Vary the recording timeout lenght

MSJarre · January 20, 2020, 9:38am

Hi,

New to Mycroft, this is my first post on this forum. Really like this project.
I’ve seen in the mic class that there’s a RECORDING_TIMEOUT variable that defines the number of seconds Mycroft will be listening to you. It is possible to change this variable but I couldn’t find a way to vary the value of the variable depending on where it is called on my skill.

What I would like to do is to have Mycroft listening for 10 seconds max in general ( so RECORDING_TIMEOUT = 10), but also have a get_response function where it only listen for 3 seconds looking for an answer on my part.
Maybe - passing a record_time variable to my get_response function / Override it - could do the job ?

Thanks in advance

pcwii · January 20, 2020, 12:03pm

Welcome to the forum. This is something I would be interested in as well. I have not been able to find any documents on this. I am hoping @gez-mycroft can point us in the right direction.

Dominik · January 20, 2020, 12:31pm

As far as I understand the RECORDING_TIMEOUT value is hardcoded: https://github.com/MycroftAI/mycroft-core/blob/0b0f31d1ccb49b2d8bcf2ecb426c8fd7120caa9c/mycroft/client/speech/mic.py#L202

Exposing the RECORDING_TIMEOUT to mycroft.conf should be an easy task. Making it a dynamic value that can be passed for a conversational context skill will be a bit more work…

Maybe you can open an issue in the mycroft-core repository on Github (or check if similar issue already exists).

MSJarre · January 20, 2020, 12:39pm

Ok , i’ll try that way. Thank you for the directions.

gez-mycroft · January 20, 2020, 2:02pm

Hi MSJarre, welcome to the Community

The hardcoded length is the maximum length of recording and I don’t believe there is a simple way to modify this other than to edit mycroft-core. However it’s likely that you don’t need to change this.

You will also see in the ResponsiveRecognizer class that Dominik has linked to there are some other values as well

10s is the longest allowable utterance
0.5s is the shortest allowable utterance (eg “no”)
0.25s is the shortest period of silence before it will consider an utterance complete
3.0s is the longest it will wait for a response.

So we don’t upload 10 seconds of audio for every utterance. A short utterance like “no” might be less than 1 second of actual speech, then the system waits for at least 0.25s after the noise has stopped to consider the utterance complete. The resulting audio file might be 0.5s of silence waiting for the user to respond, 0.6s of the user speaking, and 0.3s of silence again.
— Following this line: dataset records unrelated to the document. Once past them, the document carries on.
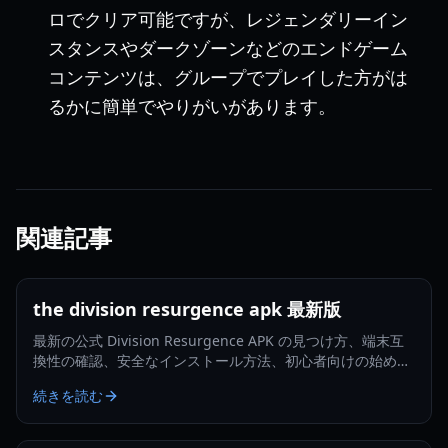
ロでクリア可能ですが、レジェンダリーイン
スタンスやダークゾーンなどのエンドゲーム
コンテンツは、グループでプレイした方がは
るかに簡単でやりがいがあります。
関連記事
the division resurgence apk 最新版
最新の公式 Division Resurgence APK の見つけ方、端末互
換性の確認、安全なインストール方法、初心者向けの始め方
を学びましょう。
続きを読む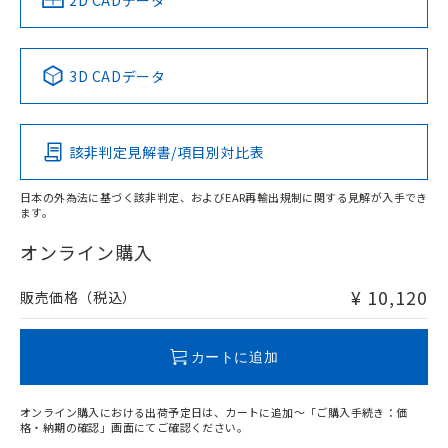
2D CADデータ
No
No
No
No
中国 RoHS表
※1 ※2
3D CADデータ
この製品の規格認証/適合状況ページへ
Pb
Hg
Cd
Cr(VI)
その他の認証はこちらのページからご検索ください
該非判定見解書/項目別対比表
X
O
O
O
日本の外為法に基づく該非判定、およびEAR再輸出規制に関する見解が入手でき
ます。
"対応済み"や非含有の記載がされた商品であっても、流通
在庫等で未対応品が混在する可能性があります。
オンライン購入
非含有品が必要な際は、弊社営業部門もしくは販売店へお
問い合わせください。
¥ 10,120
販売価格（税込）
この製品のRoHS/REACH対応状況ページへ
カートに追加
オンライン購入における出荷予定日は、カートに追加～「ご購入手続き：価
格・納期の確認」画面にてご確認ください。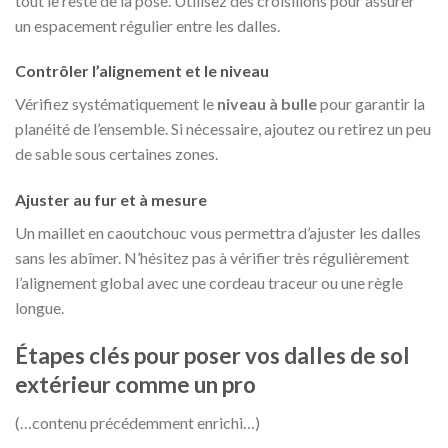
tout le reste de la pose. Utilisez des croisillons pour assurer
un espacement régulier entre les dalles.
Contrôler l’alignement et le niveau
Vérifiez systématiquement le
niveau à bulle
pour garantir la
planéité de l’ensemble. Si nécessaire, ajoutez ou retirez un peu
de sable sous certaines zones.
Ajuster au fur et à mesure
Un maillet en caoutchouc vous permettra d’ajuster les dalles
sans les abîmer. N’hésitez pas à vérifier très régulièrement
l’alignement global avec une cordeau traceur ou une règle
longue.
Étapes clés pour poser vos dalles de sol
extérieur comme un pro
(…contenu précédemment enrichi…)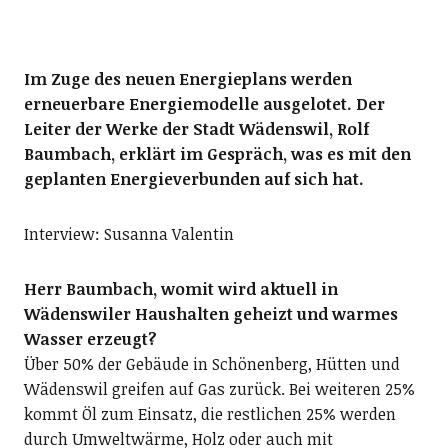
Im Zuge des neuen Energieplans werden
erneuerbare Energiemodelle ausgelotet. Der
Leiter der Werke der Stadt Wädenswil, Rolf
Baumbach, erklärt im Gespräch, was es mit den
geplanten Energieverbunden auf sich hat.
Interview: Susanna Valentin
Herr Baumbach, womit wird aktuell in
Wädenswiler Haushalten geheizt und warmes
Wasser erzeugt?
Über 50% der Gebäude in Schönenberg, Hütten und
Wädenswil greifen auf Gas zurück. Bei weiteren 25%
kommt Öl zum Einsatz, die restlichen 25% werden
durch Umweltwärme, Holz oder auch mit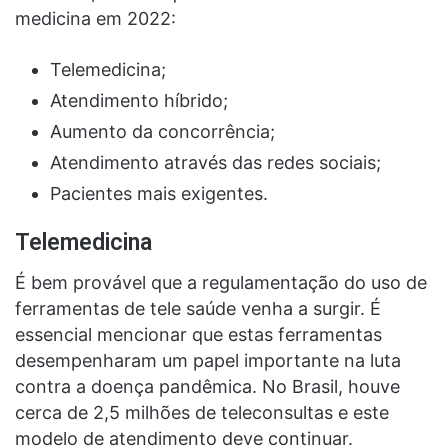
medicina em 2022:
Telemedicina;
Atendimento híbrido;
Aumento da concorrência;
Atendimento através das redes sociais;
Pacientes mais exigentes.
Telemedicina
É bem provável que a regulamentação do uso de
ferramentas de tele saúde venha a surgir. É
essencial mencionar que estas ferramentas
desempenharam um papel importante na luta
contra a doença pandêmica. No Brasil, houve
cerca de 2,5 milhões de teleconsultas e este
modelo de atendimento deve continuar.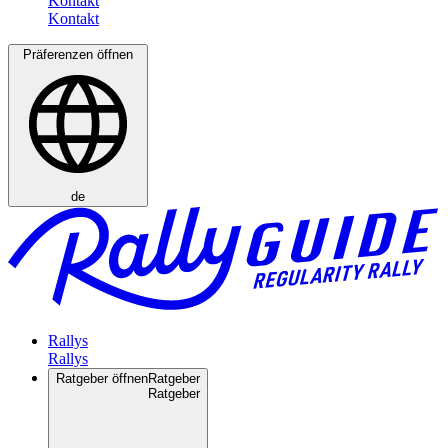
Kontakt
Präferenzen öffnen
de
Rallys
Ratgeber öffnen
Ratgeber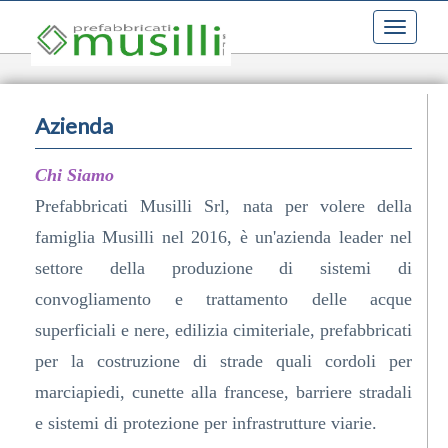
Toggle
navigati
Azienda
Chi Siamo
Prefabbricati Musilli Srl, nata per volere della
famiglia Musilli nel 2016, è un'azienda leader nel
settore della produzione di sistemi di
convogliamento e trattamento delle acque
superficiali e nere, edilizia cimiteriale, prefabbricati
per la costruzione di strade quali cordoli per
marciapiedi, cunette alla francese, barriere stradali
e sistemi di protezione per infrastrutture viarie.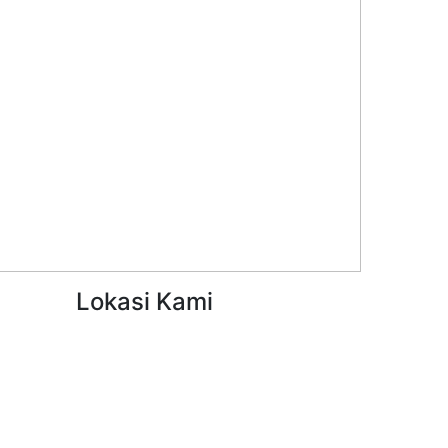
Lokasi Kami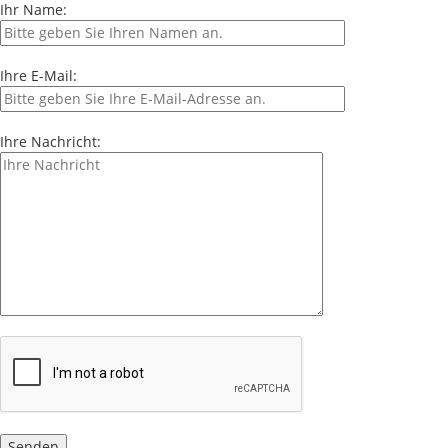
Ihr Name:
Ihre E-Mail:
Ihre Nachricht: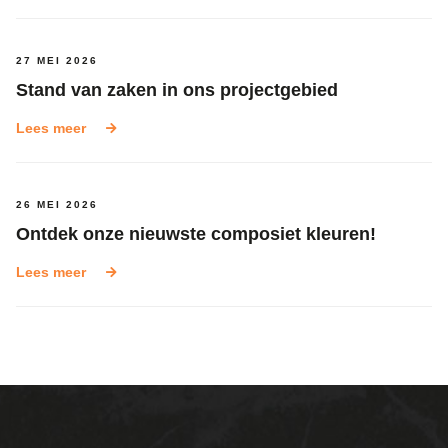
27 MEI 2026
Stand van zaken in ons projectgebied
Lees meer
26 MEI 2026
Ontdek onze nieuwste composiet kleuren!
Lees meer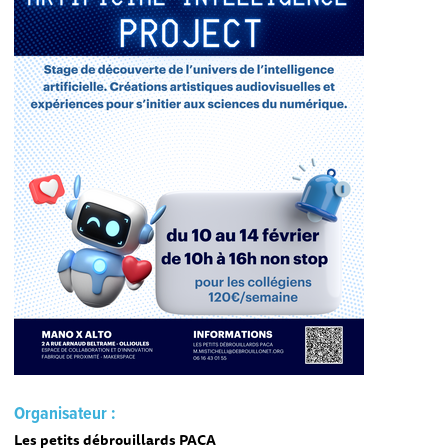
Organisateur :
Les petits débrouillards PACA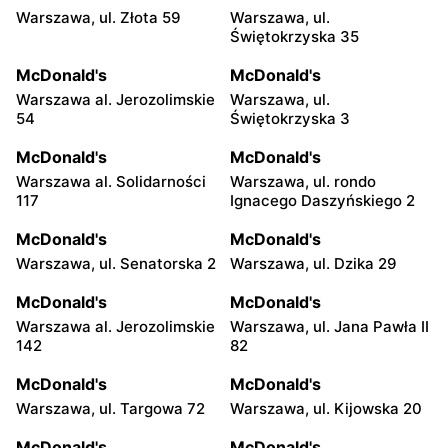
Warszawa, ul. Złota 59
Warszawa, ul.
Świętokrzyska 35
McDonald's
McDonald's
Warszawa al. Jerozolimskie
Warszawa, ul.
54
Świętokrzyska 3
McDonald's
McDonald's
Warszawa al. Solidarności
Warszawa, ul. rondo
117
Ignacego Daszyńskiego 2
McDonald's
McDonald's
Warszawa, ul. Senatorska 2
Warszawa, ul. Dzika 29
McDonald's
McDonald's
Warszawa al. Jerozolimskie
Warszawa, ul. Jana Pawła II
142
82
McDonald's
McDonald's
Warszawa, ul. Targowa 72
Warszawa, ul. Kijowska 20
McDonald's
McDonald's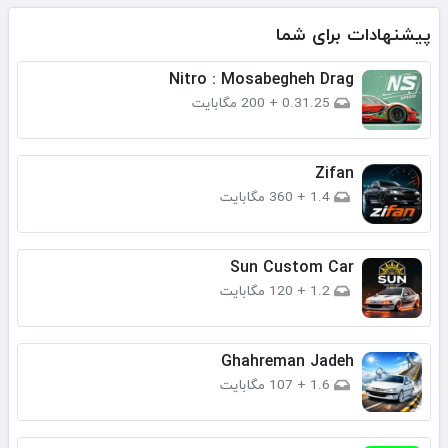
پیشنهادات برای شما
Nitro : Mosabegheh Drag
0.31.25
+
200 مگابایت
Zifan
1.4
+
360 مگابایت
Sun Custom Car
1.2
+
120 مگابایت
Ghahreman Jadeh
1.6
+
107 مگابایت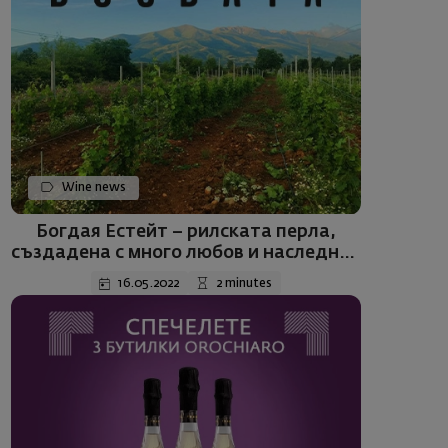
Wine news
Богдая Естейт – рилската перла,
създадена с много любов и наследник
на плодородни земи
16.05.2022
2 minutes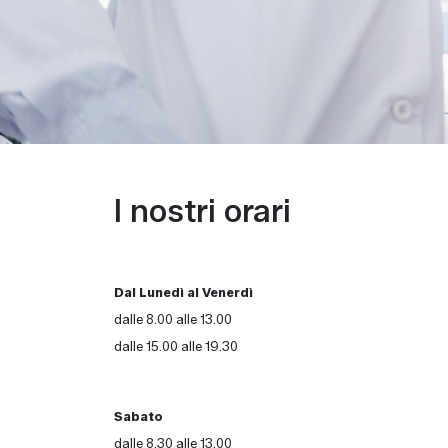
I nostri orari
Dal Lunedì al Venerdì
dalle 8.00 alle 13.00
dalle 15.00 alle 19.30
Sabato
dalle 8.30 alle 13.00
Now we only have to handle 1.4s of audio which makes for faster upload, Speech-To-Text transcription, and overall response times.

Does that help, or is there a specific use case you have that requires a 3 second response?

MSJarre · January 20, 2020, 2:48pm

Hi,
Indeed I thought that the whole wav file was uploaded, but even though it’s not, my biggest problem was that in noisy environments, Mycroft would record a long time when I only wanted some type of very small confirmation or cancellation (something close to the validator / cancel function in get_response).

I ended up setting a Recording_Timeout in mycroft.conf like @Dominik suggested, so I can now change it when I want, & the new value is loaded with an update of the config added to mycroft-core inside the ResponsiveRecognizer class.

Problem solved, thank you.